Akinetes can withstand prolonged desiccation and under suitable conditions geminate giving rise to new filaments.

Eukaryotic Algal Cell:

Eukaryotic algae include many divisions each comprising its own cell structure and other specific characters. Though, basic characteristics common to all groups are - mitochondria, existence of membrane bound nuleus, plastids, chromosomes, golgo bodies, and 80s type of ribosomes. Besides cell division by mitosis, several groups illustrate sexual method of reproduction having fusion of gametes and meiosis (reduction division). The following account provides significant characteristics of algal cells of different groups.

Cell Wall:

Algal cell wall is primarily composed of cellulose. Other extra compounds may be added to it during growth. In brown algae hemicelluloses, fucin, alginic acid, fucoidin are also present. In diatoms wall material is mainly silica.

Cells of Division Chrsophyta do not have proper cell wall. They are enclosed by scales of silica (like Mallomonas). In coccolithophorides elaborate scales have calcium carbonate (calcite). Cell wall of red algae has polysylphate esters carbohydrates additionally to cellulose and pectin. Calcium carbonate deposits are discovered over surface of algae belonging to various groups of several marine seaweed, called as calcarious algae, for instance, Neomeris, Udotia (green algae). Corallina (red alga), Padina (brown alga) and fresh water alga Chara.

Plastids:

Every photosynthetic algae illustrate plastids - chloroplasts whose basic structure is related to chloroplasts of higher plants. Shape and location of chloroplasts in algae differs from species to species. When situated at centre of cell, they are known as axile, and when situated near periphery is known as parietal. Their number also following shapes of chloroplasts can be effortlessly recognized: spiral band (Spirogyra), girdle like (Ulothrix), cup like (Chlamydomonas), and stellate (star-shaped-Zygenema).

Ultrastrcuture:

Ultrastructure of algal chloroplast resembles that of higher plants, it is enveloped by double membrane. The number of thylakoid lamellae are spread into matrix -stroma. Lamellae are composed of lipoprotein complexes interspersed with molecules of chlorophylls and carotenoids. When phycobilins are present as in case of red algae, they are present in form of granules called as phycobilisomes, joined to membrane surface in linear rows. Stroma of chloroplast has many enzymes joined with photosynthetic carbon fixation. Arrangement of thylakoids in chloroplasts differs in different algae. They may be extremely closely stacked to form garna (sing, granum), as in green, brown algae and enlemophytes. In red algae they are extensively divided from each other.

One significant feature of chloroplast is presence of circular or like DNA. Plastids of Acetabularia, diatoms, Englena, chlamydomonas, members of Chrysophyceae, Xanthophyceae, phaeophyceae all have circular DNA. Chloroplasts give rise to novel plastids by easy division.
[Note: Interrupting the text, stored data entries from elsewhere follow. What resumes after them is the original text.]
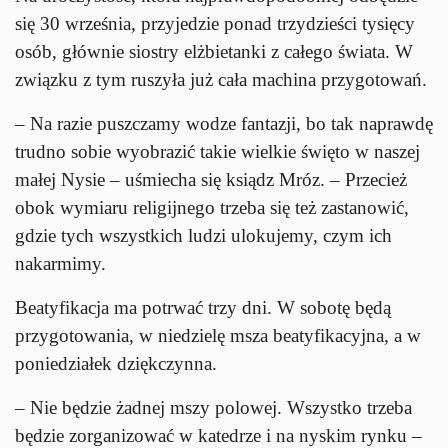
się 30 września, przyjedzie ponad trzydzieści tysięcy
osób, głównie siostry elżbietanki z całego świata. W
związku z tym ruszyła już cała machina przygotowań.
– Na razie puszczamy wodze fantazji, bo tak naprawdę
trudno sobie wyobrazić takie wielkie święto w naszej
małej Nysie – uśmiecha się ksiądz Mróz. – Przecież
obok wymiaru religijnego trzeba się też zastanowić,
gdzie tych wszystkich ludzi ulokujemy, czym ich
nakarmimy.
Beatyfikacja ma potrwać trzy dni. W sobotę będą
przygotowania, w niedzielę msza beatyfikacyjna, a w
poniedziałek dziękczynna.
– Nie będzie żadnej mszy polowej. Wszystko trzeba
będzie zorganizować w katedrze i na nyskim rynku –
Chloroplasts have ribosomes of 70s type that are present in cytoplasm. They also have complete machinery for protein synthesis. Ribosomes of 70s type are feature of prokaryotes such as cyanobacteria. Due to this fact it is thought that chloroplasts of eukaryotes were certainly cyanobacteria that became endosymbiontic during course of evolution.

Pyrenoids:

Plastids of several green algae have major proteinaceous granules known as pyrnoids around which starch is deposited. In several cases photosynthetic thylakoids are traversing matrix of pyrnoid or at least related with it. When chloroplasts separate, pyrenoids also split to give rise to novel pyrenoids. Several algae have only one nucleus per cell. Though, green algae like Chladophord Camlerpa and Vaucheria (Xantheophyceae) have more than one nucleus (multinucleate) similar to eukaryotic plant and animal nuclei, algal nucleus is enveloped by the distinct double membrane punctured by pores. During interphase (not separating, resting nuclets) uncoiled, fine chromatin threads are visible in nucleus.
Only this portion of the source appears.